Mencari yang Halal – Kitab-ush-Shidq (1/3)

JALAN CINTA MENUJU ALLAH
 
Dari naskah ath-Tharīqu ilā Allāh atau Kitāb ash-Shidq
 
Oleh: Abū Sa‘īd al-Kharrāz
Penerbit: Pustaka Shufi

Rangkaian Pos: Pintu-pintu Kebenaran - Kitab-ush-Shidq

BAGIAN EMPAT

MENCARI YANG HALAL

 

Benar dalam perkara yang halal adalah apabila kamu memperoleh rezeki yang halal, namun hanya mengambil sekadarnya saja sesuai keperluanmu untuk mencukupi hidup. Karena itu, jangan pernah membebani jiwamu melebihi kapasitas kemampuannya, sebab niscaya ia tidak akan mampu menanggungnya. Dan selain itu, tentunya ia pun tidak akan kuat bersabar dalam menentang dan meminimalisir tuntutan hawa nafsu. Dengan demikian, seyogianya kamu mengambil sekadar yang diperlukan saja, dengan tidak bersikap kikir atau pun berlaku boros, baik dalam soal makanan, pakaian mau pun tempat tinggal. Jangan berlaku berlebihan, karena pertanggungjawabannya sangat berat kelak di Hari Kiamat dan perhitungannya akan memakan waktu yang amat panjang. Karenanya, wajar jika kemudian ada sebuah riwayat yang menceritakan bahwa Imām ‘Alī Ibn Abī Thālib r.a. pernah ditanya: “Wahai bapaknya Ḥasan! Tolong jelaskan sifat dunia kepada kami!” Imām ‘Alī menjawab: “Halalnya akan dihisab, dan haramnya akan disiksa.”

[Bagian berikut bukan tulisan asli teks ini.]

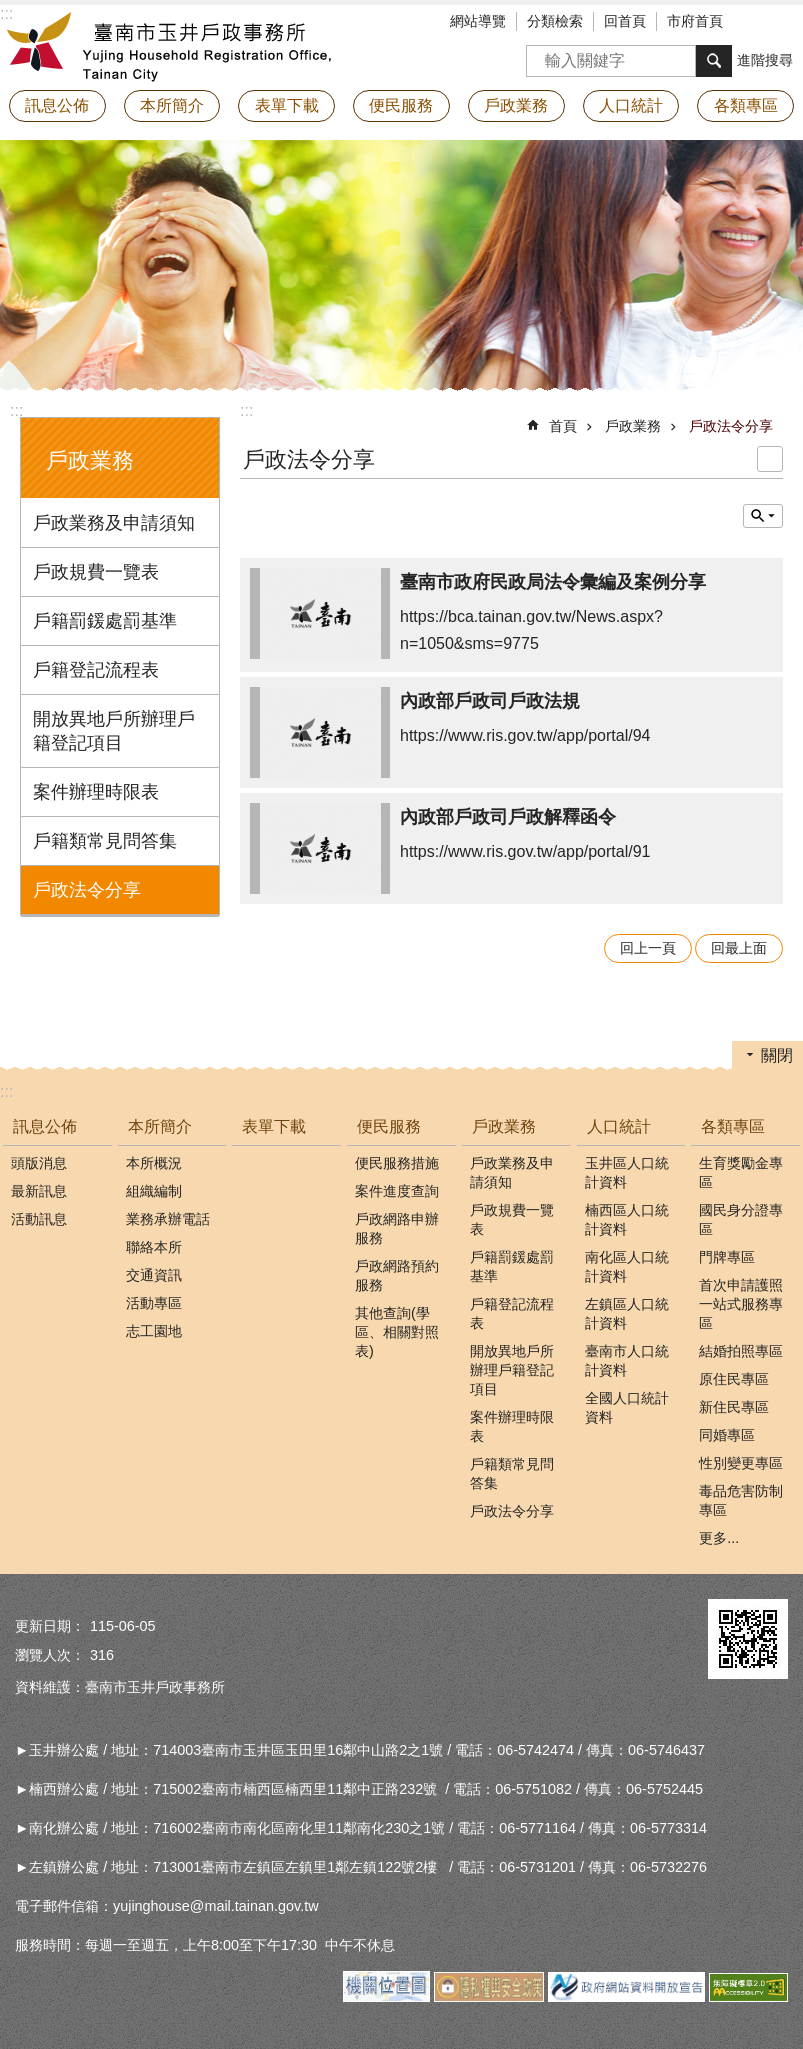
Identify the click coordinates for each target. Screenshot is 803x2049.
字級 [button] (758, 23)
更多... (719, 1538)
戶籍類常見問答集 (105, 841)
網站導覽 (478, 21)
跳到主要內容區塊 (10, 10)
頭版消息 (39, 1163)
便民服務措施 (397, 1163)
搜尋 (542, 54)
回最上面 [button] (739, 948)
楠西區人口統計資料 (627, 1219)
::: (16, 410)
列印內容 (770, 459)
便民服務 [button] (401, 105)
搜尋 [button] (714, 61)
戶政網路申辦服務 (397, 1228)
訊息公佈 (45, 1126)
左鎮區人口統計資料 (627, 1313)
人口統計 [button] (631, 105)
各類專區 (733, 1126)
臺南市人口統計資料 (627, 1360)
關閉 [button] (777, 1055)
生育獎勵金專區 (741, 1172)
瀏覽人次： (50, 1655)
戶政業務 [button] (516, 105)
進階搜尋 (765, 60)
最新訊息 (39, 1191)
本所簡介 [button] (172, 105)
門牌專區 (727, 1257)
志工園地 (154, 1331)
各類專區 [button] (746, 105)
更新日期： (50, 1626)
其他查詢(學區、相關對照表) (397, 1332)
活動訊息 (39, 1219)
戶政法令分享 (87, 890)
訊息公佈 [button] (57, 105)
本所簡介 (160, 1126)
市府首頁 (695, 21)
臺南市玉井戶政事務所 (175, 45)
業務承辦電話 (168, 1219)
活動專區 (154, 1303)
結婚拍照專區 (741, 1351)
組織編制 (154, 1191)
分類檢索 (555, 21)
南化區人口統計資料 (627, 1266)
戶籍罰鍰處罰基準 (105, 621)
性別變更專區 (741, 1463)
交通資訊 (154, 1275)
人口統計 (619, 1126)
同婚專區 (727, 1435)
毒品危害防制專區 (741, 1500)
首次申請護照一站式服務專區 (741, 1304)
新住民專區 (734, 1407)
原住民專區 (734, 1379)
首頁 (563, 426)
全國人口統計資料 (627, 1407)
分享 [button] (788, 23)
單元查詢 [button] (763, 516)
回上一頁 (648, 948)
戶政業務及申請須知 (114, 523)
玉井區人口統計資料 (627, 1172)
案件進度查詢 (397, 1191)
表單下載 (287, 105)
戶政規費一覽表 (96, 572)
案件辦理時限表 (96, 792)
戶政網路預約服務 (397, 1275)
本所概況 (154, 1163)
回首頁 (625, 21)
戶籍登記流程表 (96, 670)
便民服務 (389, 1126)
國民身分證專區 (741, 1219)
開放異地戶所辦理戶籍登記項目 (114, 731)
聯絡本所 (154, 1247)
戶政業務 (90, 460)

Jika ada seorang hamba yang lemah, (111) tiba-tiba memiliki harta yang halal, seyogianya ia menjaganya dan tidak memboroskannya dengan dibagikan kepada orang-orang yang berada dalam tanggungannya. Tapi, ia harus membelanjakannya secara sederhana, sebab jika ia berlaku boros, niscaya ia tidak akan bisa bersabar lagi dan selalu merasa pesimis akan masa depannya. Dan kala itu, ia akan tergelincir pada suatu kondisi yang lebih buruk dari sebelumnya. Oleh karena itu, keputusannya untuk menahan harta tersebut harus dihindari, karena hal itu menunjukkan bahwa ia telah kehilangan kepercayaan kepada Allah s.w.t. serta tidak merasa yakin akan keputusan-Nya. Karenanya, ia harus terus-menerus menghindari keinginan hawa nafsunya, sampai keteguhan hatinya kembali menguat dan kukuh akan keputusan Allah s.w.t.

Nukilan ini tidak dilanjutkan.